The solution to managing data and processes is the next battleground. Call it digital twin, digital thread, PLM or any other names. It comes down to the massive amount of data management, data transmission and applications running to perform some planning and execution tasks. Applications managing these processes are sophisticated and the demand for vertical integration is high.

How to provide an open platform? What can be the foundation of an open platform? You can think an open platform will be welcomed by everyone. The answer is yes, but… The big elephant in the room of openness is related to business models of vendors. For many years, these business models were focused on providing a data foundation and up selling applications and solutions to leverage data. While the question of interoperability is not an issue anymore (there are enough APIs to get data outside of platforms), an entire solution to pull data in/out can be a bit cumbersome and not sustainable.

I can see two groups of people. The first is still hope that a single platform from “A” vendor (place any name here) will solve the problem. The second group is trying to figure out how different applications and tools will work together. I’m a firm believer that the second group has the right approach. You might have a chance to go with an isolated platform from scratch in a new environment, but in the reality of current manufacturing and status quo, openness will become the next big deal to manage enterprise applications.

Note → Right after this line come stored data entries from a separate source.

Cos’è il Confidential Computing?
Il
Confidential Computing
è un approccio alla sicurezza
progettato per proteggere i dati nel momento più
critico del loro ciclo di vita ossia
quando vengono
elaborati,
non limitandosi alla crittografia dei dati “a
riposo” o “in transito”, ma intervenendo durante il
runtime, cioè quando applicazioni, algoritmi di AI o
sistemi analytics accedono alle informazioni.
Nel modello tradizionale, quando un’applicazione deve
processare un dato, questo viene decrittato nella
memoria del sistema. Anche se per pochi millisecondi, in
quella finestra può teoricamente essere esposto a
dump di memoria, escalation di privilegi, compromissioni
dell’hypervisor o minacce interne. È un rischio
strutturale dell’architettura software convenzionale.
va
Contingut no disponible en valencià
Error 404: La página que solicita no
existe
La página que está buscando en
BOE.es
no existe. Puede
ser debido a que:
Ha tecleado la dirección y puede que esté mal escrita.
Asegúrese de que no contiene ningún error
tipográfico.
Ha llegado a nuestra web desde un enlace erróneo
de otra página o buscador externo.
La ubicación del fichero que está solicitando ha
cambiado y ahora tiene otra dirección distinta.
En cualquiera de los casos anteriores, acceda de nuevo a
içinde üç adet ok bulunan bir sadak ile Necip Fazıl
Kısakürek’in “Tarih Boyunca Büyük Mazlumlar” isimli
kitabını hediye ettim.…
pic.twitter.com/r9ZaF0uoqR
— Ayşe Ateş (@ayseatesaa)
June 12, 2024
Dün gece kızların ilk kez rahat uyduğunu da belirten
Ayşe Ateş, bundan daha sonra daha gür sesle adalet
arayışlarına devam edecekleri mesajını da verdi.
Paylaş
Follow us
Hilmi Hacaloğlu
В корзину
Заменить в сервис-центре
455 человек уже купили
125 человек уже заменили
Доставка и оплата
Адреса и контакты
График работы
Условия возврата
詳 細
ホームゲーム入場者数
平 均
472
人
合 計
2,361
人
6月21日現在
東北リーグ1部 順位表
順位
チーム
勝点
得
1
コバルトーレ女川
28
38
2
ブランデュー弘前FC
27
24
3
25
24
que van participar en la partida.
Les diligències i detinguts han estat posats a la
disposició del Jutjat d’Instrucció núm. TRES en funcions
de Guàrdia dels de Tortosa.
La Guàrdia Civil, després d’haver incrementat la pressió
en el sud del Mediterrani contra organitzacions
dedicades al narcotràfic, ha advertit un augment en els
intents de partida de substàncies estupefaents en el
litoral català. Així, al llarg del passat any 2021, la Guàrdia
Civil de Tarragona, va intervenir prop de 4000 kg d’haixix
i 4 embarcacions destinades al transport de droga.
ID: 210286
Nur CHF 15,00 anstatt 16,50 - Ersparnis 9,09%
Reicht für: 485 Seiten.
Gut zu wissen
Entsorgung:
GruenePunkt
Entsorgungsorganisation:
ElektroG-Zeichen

My attention was caught by Microsoft OMP (Open Manufacturing Platform) announcement. Check out here.

“Microsoft is joining forces with the BMW Group to transform digital production efficiency across the industry,” said Scott Guthrie, executive vice president, Microsoft Cloud + AI Group. “Our commitment to building an open community will create new opportunities for collaboration across the entire manufacturing value chain.”

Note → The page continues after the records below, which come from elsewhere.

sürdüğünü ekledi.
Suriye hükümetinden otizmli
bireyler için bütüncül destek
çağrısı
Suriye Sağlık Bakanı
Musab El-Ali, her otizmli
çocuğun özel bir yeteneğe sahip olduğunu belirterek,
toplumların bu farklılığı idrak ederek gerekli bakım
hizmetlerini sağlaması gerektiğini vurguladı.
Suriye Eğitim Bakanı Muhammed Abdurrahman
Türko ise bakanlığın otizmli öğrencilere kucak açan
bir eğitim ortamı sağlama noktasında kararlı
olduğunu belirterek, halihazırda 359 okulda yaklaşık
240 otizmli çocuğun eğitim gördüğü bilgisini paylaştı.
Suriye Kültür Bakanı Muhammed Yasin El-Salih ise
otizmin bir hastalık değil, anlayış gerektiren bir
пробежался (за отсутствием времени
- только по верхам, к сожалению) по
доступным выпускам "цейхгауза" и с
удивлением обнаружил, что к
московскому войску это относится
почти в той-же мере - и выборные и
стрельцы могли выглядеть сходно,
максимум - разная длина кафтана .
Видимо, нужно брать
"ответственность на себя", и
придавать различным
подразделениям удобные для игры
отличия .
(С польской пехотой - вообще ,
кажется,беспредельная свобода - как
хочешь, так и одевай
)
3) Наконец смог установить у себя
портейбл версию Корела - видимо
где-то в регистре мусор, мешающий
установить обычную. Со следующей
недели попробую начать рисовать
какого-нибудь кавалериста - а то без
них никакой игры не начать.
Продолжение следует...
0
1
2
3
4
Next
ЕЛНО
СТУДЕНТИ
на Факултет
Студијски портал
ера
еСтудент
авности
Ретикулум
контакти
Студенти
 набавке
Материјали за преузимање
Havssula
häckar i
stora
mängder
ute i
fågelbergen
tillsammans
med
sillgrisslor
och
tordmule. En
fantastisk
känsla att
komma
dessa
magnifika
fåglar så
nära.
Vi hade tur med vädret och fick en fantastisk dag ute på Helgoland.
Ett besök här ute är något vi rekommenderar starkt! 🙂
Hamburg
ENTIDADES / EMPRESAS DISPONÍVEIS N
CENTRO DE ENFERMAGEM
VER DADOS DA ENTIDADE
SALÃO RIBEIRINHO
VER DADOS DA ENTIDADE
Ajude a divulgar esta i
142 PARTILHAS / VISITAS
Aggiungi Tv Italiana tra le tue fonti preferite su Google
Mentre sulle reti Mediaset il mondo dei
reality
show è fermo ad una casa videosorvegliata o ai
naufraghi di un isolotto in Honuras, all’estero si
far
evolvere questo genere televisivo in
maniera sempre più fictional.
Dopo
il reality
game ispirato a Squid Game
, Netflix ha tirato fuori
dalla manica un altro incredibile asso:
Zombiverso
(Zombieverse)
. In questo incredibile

An interesting part of the vision is an open data model. Here is a passage from OMP website.

Built on the Microsoft Azure industrial IoT cloud platform, the Open Manufacturing Platform is intended to provide a reference architecture with open source components based on open industrial standards and an open data model.

This picture captured from the website can give you an idea but provides you very little explanations about what is behind the open data model.

It is also interesting what will be the role of existing PLM platforms in OMP. New technologies and, especially, web and cloud can provide much easier integration points and real-time integration of data and processes into a single solution.

Hosting engineering data in the cloud, such as design, bill of materials, manufacturing plans and supplier collaboration will be a source of intelligence to switch to network PLM paradigm.

What is my conclusion? Openness and real-time connectivity will play a key role in the foundation of future engineering and manufacturing solutions. Moving away from silos and data pumping between databases to open data models, web services and real-time connectivity can provide a way to improve efficiency and source data for manufacturing intelligence. Just my thoughts…

Best, Oleg

Disclaimer: I’m co-founder and CEO of OpenBOM developing cloud-based bill of materials and inventory management tool for manufacturing companies, hardware startups, and supply chain. My opinion can be unintentionally biased.